Pronunciation & Keyword Boost
Make your agent say tricky words correctly and recognize jargon, product names, and proper nouns more accurately.
Voice agents stumble on out-of-vocabulary terms in two places:
- TTS speaks brand names, technical terms, or non-English words incorrectly ("AIVF" → "ay-vif" instead of "eye-vee-eff").
- STT mis-transcribes the same uncommon words when the caller speaks them.
osmTalk fixes both with per-agent dictionaries — no provider-side uploads required.
Pronunciation dictionary
A list of { word, pronunciation } entries injected into the agent's system prompt. The LLM uses the phonetic spelling when generating text, so the TTS service then reads the correct sound.
When to use
- Brand names / product names that aren't pronounced phonetically (
Plivo→plee-vo,osmTalk→awsm-talk) - Acronyms that should be spoken letter-by-letter (
AI→ay-eye,KYC→kay-why-see) - Foreign words mixed into the dialogue
- Hindi/Tamil/etc. transliterations that should be pronounced like an Indian native, not Anglicized
Configure
In the agent config, under Advanced → Pronunciation Dictionary:
| Field | Description |
|---|---|
| Word | The literal text the user might type/speak |
| Pronunciation | Phonetic spelling the bot should use (free-form, e.g. "ay-eye-vee-eff") |
| Alphabet | ipa (International Phonetic Alphabet) or cmu-arpabet — informational only; we currently use plain phonetic spellings since they work across providers |
API example:
{
"pronunciationDictionary": [
{ "word": "AIVF", "pronunciation": "ay-eye-vee-eff", "alphabet": "ipa" },
{ "word": "Plivo", "pronunciation": "plee-vo" },
{ "word": "Maharashtra", "pronunciation": "muh-haa-rashtra" }
]
}When the LLM responds, it'll emit the phonetic spelling and the TTS service speaks it correctly. Caller hears the right sound; transcript still records the original word (LLM is instructed not to re-translate).
Limits
| Limit | Value |
|---|---|
| Max entries | 200 |
| Max word length | 64 chars |
| Max pronunciation length | 128 chars |
Boosted keywords (STT)
A list of { keyword, weight } entries passed to the speech recognizer. The recognizer biases toward those terms — significantly increasing recall for proper nouns, product names, and jargon that fall outside its general vocabulary.
Supported providers
- Deepgram Nova-2 / Nova-3 — full native support (keyword + weight 0–10)
- Sarvam — partial (general LM only; ignores weight)
- ElevenLabs / Groq Whisper — currently ignored (keep the dictionary; we'll wire it as their SDKs add support)
Configure
In the agent config, under Advanced → Boosted Keywords:
| Field | Description |
|---|---|
| Keyword | The exact term that should be recognized more reliably |
| Weight | Relative bias (default 1.5, max 10). Higher = more aggressive. |
API example:
{
"boostedKeywords": [
{ "keyword": "osmTalk", "weight": 2 },
{ "keyword": "Razorpay", "weight": 1.5 },
{ "keyword": "Aadhaar" },
{ "keyword": "Plivo", "weight": 1.8 }
]
}Limits
| Limit | Value |
|---|---|
| Max entries | 100 |
| Max keyword length | 64 chars |
| Weight range | 0 – 10 |
When to add a keyword
- A specific term keeps appearing wrong in transcripts even though the audio was clear
- The keyword is rare or has homophones (
AIVFvsIVF— both valid, but very different meaning) - Brand spellings that the recognizer would normalize (
osmTalkbecomingosm talk)
Ambient background sound
Available via the existing backgroundSound agent setting. Choose from the built-in tracks (office, cafe, light rain, white noise) and tune backgroundVolume (0–100). The mixer is server-side for phone calls and client-side for the web widget, so it doesn't interfere with VAD.

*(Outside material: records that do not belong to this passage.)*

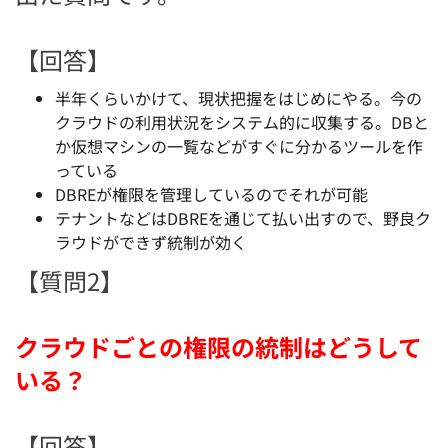
【回答】
半年くらいかけて、現状把握をはじめにやる。今の
クラウドの利用状況をシステム的に収集する。DBと
か仮想マシンの一覧などがすぐに分かるツールを作
っている
DBREが権限を管理しているのでそれが可能
テナントなどはDBREを通じて払い出すので、野良ク
ラウドができず統制が効く
【質問2】
クラウドごとの権限の統制はどうして
いる？
【回答】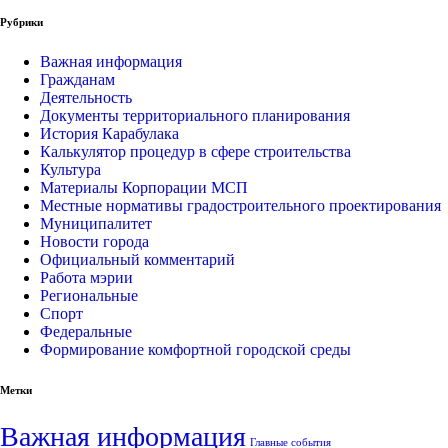
Рубрики
Важная информация
Гражданам
Деятельность
Документы территориального планирования
История Карабулака
Калькулятор процедур в сфере строительства
Культура
Материалы Корпорации МСП
Местные нормативы градостроительного проектирования
Муниципалитет
Новости города
Официальный комментарий
Работа мэрии
Региональные
Спорт
Федеральные
Формирование комфортной городской среды
Метки
Важная информация
Главные события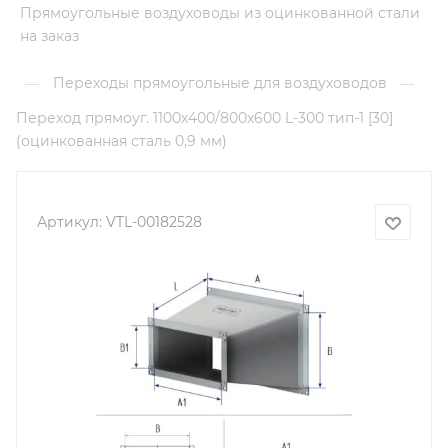
Прямоугольные воздуховоды из оцинкованной стали
на заказ
Переходы прямоугольные для воздуховодов
—
—
Переход прямоуг. 1100х400/800х600 L-300 тип-1 [30]
(оцинкованная сталь 0,9 мм)
Артикул:
VTL-00182528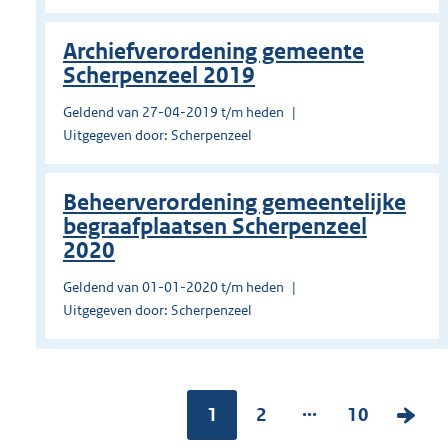
Archiefverordening gemeente
Scherpenzeel 2019
Geldend van 27-04-2019 t/m heden
Uitgegeven door: Scherpenzeel
Beheerverordening gemeentelijke
begraafplaatsen Scherpenzeel
2020
Geldend van 01-01-2020 t/m heden
Uitgegeven door: Scherpenzeel
...
Pagina:
1
P
2
P
10
V
a
a
o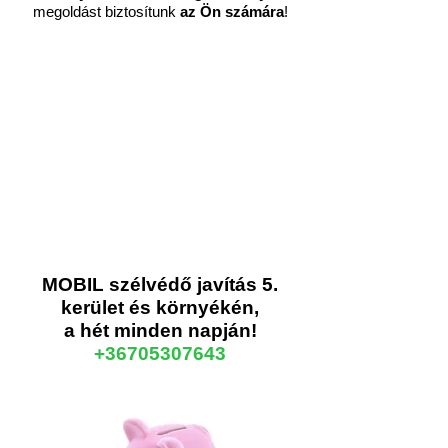
megoldást biztosítunk
az Ön számára
!
MOBIL szélvédő javítás 5.
kerület és környékén,
a hét minden napján!
+36705307643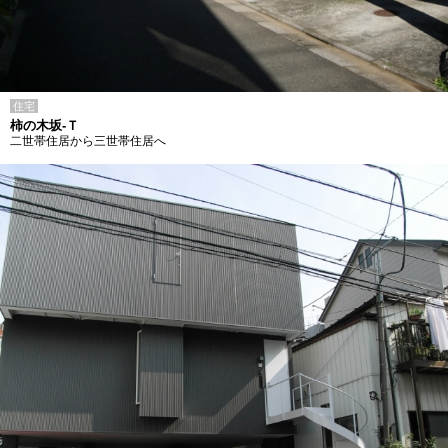
住宅
柿の木坂-Ｔ
二世帯住居から三世帯住居へ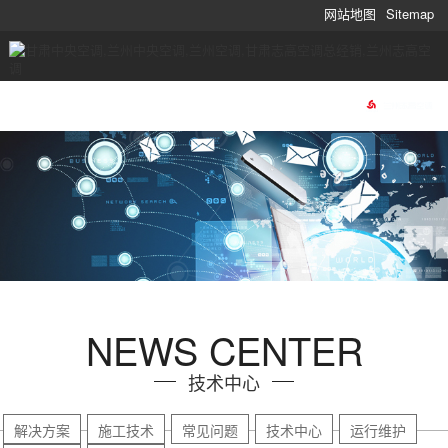
网站地图
Sitemap
NEWS CENTER
技术中心
解决方案
施工技术
常见问题
技术中心
运行维护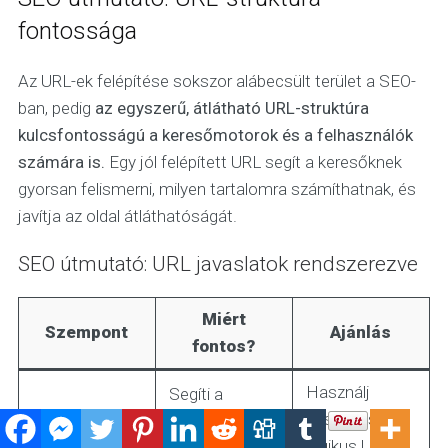
fontossága
Az URL-ek felépítése sokszor alábecsült terület a SEO-
ban, pedig
az egyszerű, átlátható URL-struktúra
kulcsfontosságú a keresőmotorok és a felhasználók
számára is.
Egy jól felépített URL segít a keresőknek
gyorsan felismerni, milyen tartalomra számíthatnak, és
javítja az oldal átláthatóságát.
SEO útmutató: URL javaslatok rendszerezve
Miért
Szempont
Ajánlás
fontos?
Használj
Segíti a
beszédes,
keresőmotoro
logikus URL-
kat és a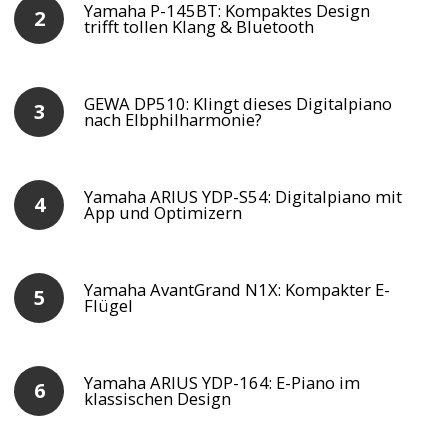
Yamaha P-145BT: Kompaktes Design
trifft tollen Klang & Bluetooth
GEWA DP510: Klingt dieses Digitalpiano
nach Elbphilharmonie?
Yamaha ARIUS YDP-S54: Digitalpiano mit
App und Optimizern
Yamaha AvantGrand N1X: Kompakter E-
Flügel
Yamaha ARIUS YDP-164: E-Piano im
klassischen Design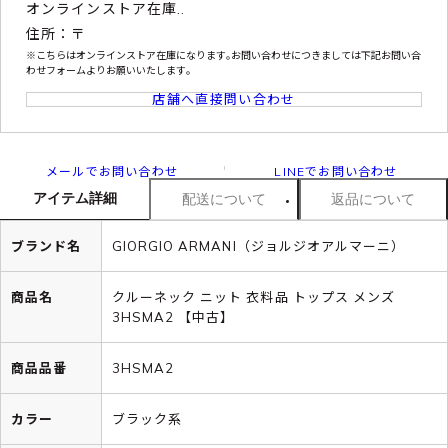
オンラインストア在庫..
住所：〒
※こちらはオンラインストア在庫になります｡お問い合わせにつきましては下記お問い合
わせフォームよりお願いいたします｡
店舗へ直接問い合わせ
メールでお問い合わせ
LINEでお問い合わせ
アイテム詳細
配送について
返品について
ブランド名
GIORGIO ARMANI（ジョルジオアルマーニ）
商品名
クルーネック ニット 衣料品 トップス メンズ
3HSMA2 【中古】
商品品番
3HSMA2
カラー
ブラック系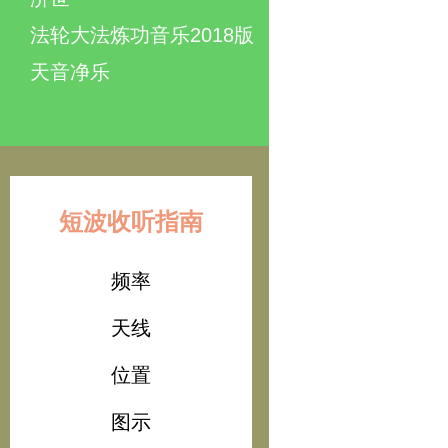
法轮大法炼功音乐2018版
天音净乐
短波收听指南
频率
天线
位置
图示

See Voice Settings for the full list.
Tips
- Don't over-stuff the pronunciation dictionary. Each entry uses tokens in the system prompt. Stick to terms the LLM actually gets wrong.
- Try the pronunciation in the widget before going live — the wrong pronunciation can sound worse than the original.
- Boosted keywords are case-insensitive on Deepgram. "osmtalk" and "osmTalk" boost the same recognition slot.